For the Smallware Co. pipeline specifically, every future app follows the same steps. One repo per app under the org, README and .gitignore before the first push, Vercel project pointed at the repo root, done. Alfred’s Vibe Coder agent writes to this pipeline by default. The deployment step is not a decision point. It is just the next step in the process.
Why the App Is Still Being Tested
PowerPlanner is functional. The math runs. The component forms accept real inputs. The results tab produces bill reduction percentages, payback periods, and year-by-year financial projections. The saves system works. The service worker registers. The PWA installs on mobile.
It is still being tested because functional and correct are not the same thing.
The energy math uses established formulas but the implementation needs verification against real-world scenarios.

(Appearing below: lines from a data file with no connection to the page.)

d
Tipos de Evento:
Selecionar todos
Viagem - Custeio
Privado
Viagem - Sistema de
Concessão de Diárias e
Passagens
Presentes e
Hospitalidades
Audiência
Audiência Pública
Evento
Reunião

The wind output calculation uses the cube law correctly but the capacity factor approximation needs validation against actual VAWT data. The micro-hydro head efficiency formula is a reasonable approximation but needs checking against real pipe turbine performance curves. The financial projection compounds Meralco rate increases annually but the default rate increase percentage needs real historical data behind it rather than a reasonable assumption.
None of these are obvious bugs. They are the kind of issues that only surface when someone who understands the domain runs the tool against real inputs and checks the outputs against known correct answers. That is human QA. It requires domain knowledge, not just functional testing. An automated test suite can verify that the app does not crash when you add a solar panel. It cannot verify that the kWh estimate for that panel is correct.

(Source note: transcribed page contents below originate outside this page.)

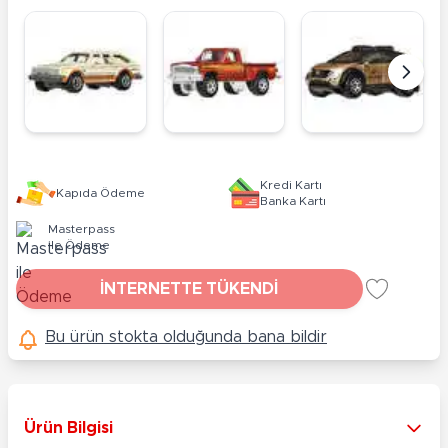
Kredi Kartı
Kapıda Ödeme
Banka Kartı
Masterpass
ile Ödeme
İNTERNETTE TÜKENDİ
Bu ürün stokta olduğunda bana bildir
Ürün Bilgisi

This is why the AI-generated code passes tests, breaks production pattern exists. Tests verify behavior. They do not verify correctness. Human QA with context closes that gap.
The Skill File
The methodology that drove the PowerPlanner build is now packaged as a loadable skill file for Alfred and any compatible local LLM setup. It covers the full vibe coding pipeline: scoping format, prompt-as-spec structure, per-file and full-build review checklists, deployment pipeline steps, and the QA handoff trigger.
The skill file is designed for Ollama-compatible models but works with any instruction-following model including Claude. The lite version covers the essential operating rules in under one page. The full version covers every phase with checklists and format templates.
What Comes Next
PowerPlanner is App 1 from Smallware Co. The build is done. The testing is ongoing. When QA closes the loop the app gets its first update with validated math, corrected edge cases, whatever the testing surfaces. That is the cycle.

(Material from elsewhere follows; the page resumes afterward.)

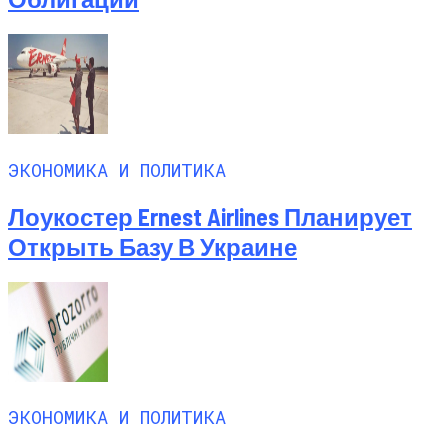
ЭКОНОМИКА И ПОЛИТИКА
Лоукостер Ernest Airlines Планирует
Открыть Базу В Украине
ЭКОНОМИКА И ПОЛИТИКА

The QAJ post that follows this one covers the human QA side of an AI-generated codebase. Not how to write Cypress tests. How to think about testing code you did not write, when the code was generated by a model that had no way to know what correct actually means for your specific domain. The systematic debugging skill that ships with that post is the third piece of this trilogy. HobbyEngineered covered the idea that generated the tool. This post covered how the tool got built and shipped. QAJourney closes the loop on whether it actually works.
That is the full workflow. Idea to build to ship to test. AI accelerates the middle part. Humans own the beginning and the end.